(Collected data entries)
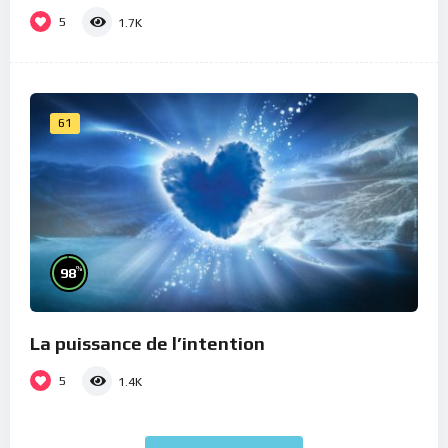
5
1.7K
61
%
98
La puissance de l’intention
5
1.4K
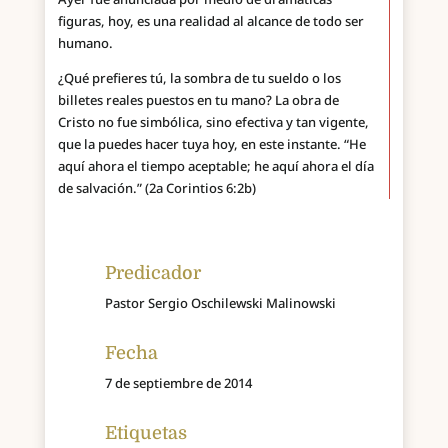
figuras, hoy, es una realidad al alcance de todo ser
humano.
¿Qué prefieres tú, la sombra de tu sueldo o los
billetes reales puestos en tu mano? La obra de
Cristo no fue simbólica, sino efectiva y tan vigente,
que la puedes hacer tuya hoy, en este instante. “He
aquí ahora el tiempo aceptable; he aquí ahora el día
de salvación.” (2a Corintios 6:2b)
Predicador
Pastor Sergio Oschilewski Malinowski
Fecha
7 de septiembre de 2014
Etiquetas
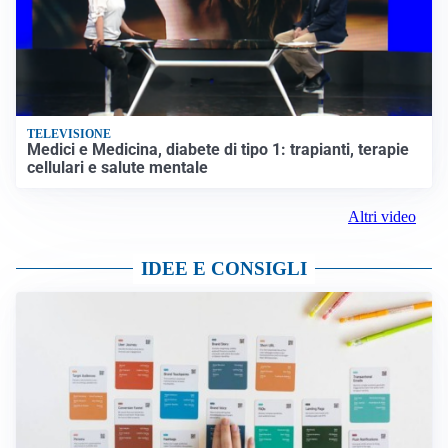
TELEVISIONE
Medici e Medicina, diabete di tipo 1: trapianti, terapie
cellulari e salute mentale
Altri video
IDEE E CONSIGLI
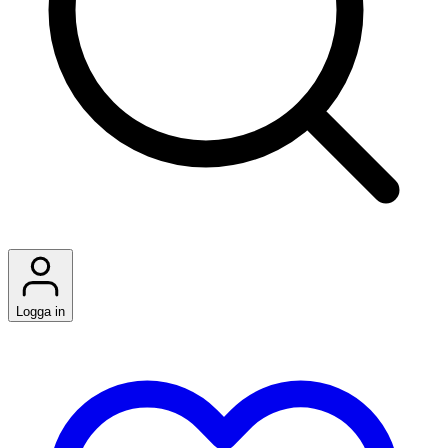
Logga in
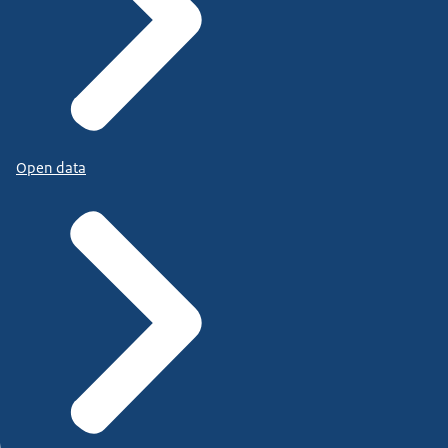
Open data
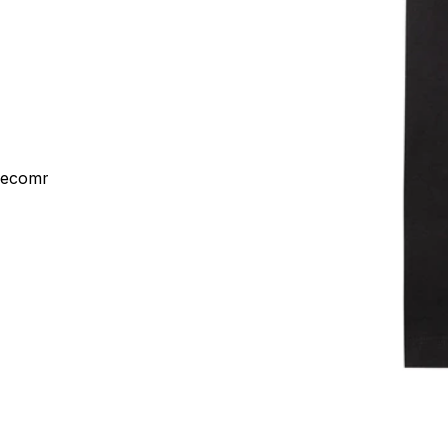
ecommerce@outsideco.com.br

- **What is required**
Reproduce each entry above word for word. Pictures are not part of the copy.

- **Exercise answer**
5
1.7K
61
%
98
La puissance de l’intention
5
1.4K
figuras, hoy, es una realidad al alcance de todo ser
humano.
¿Qué prefieres tú, la sombra de tu sueldo o los
billetes reales puestos en tu mano? La obra de
Cristo no fue simbólica, sino efectiva y tan vigente,
que la puedes hacer tuya hoy, en este instante. “He
aquí ahora el tiempo aceptable; he aquí ahora el día
de salvación.” (2a Corintios 6:2b)
Predicador
Pastor Sergio Oschilewski Malinowski
Fecha
7 de septiembre de 2014
Etiquetas
TELEVISIONE
Medici e Medicina, diabete di tipo 1: trapianti, terapie
cellulari e salute mentale
Altri video
IDEE E CONSIGLI
Logga in
Open data
ecommerce@outsideco.com.br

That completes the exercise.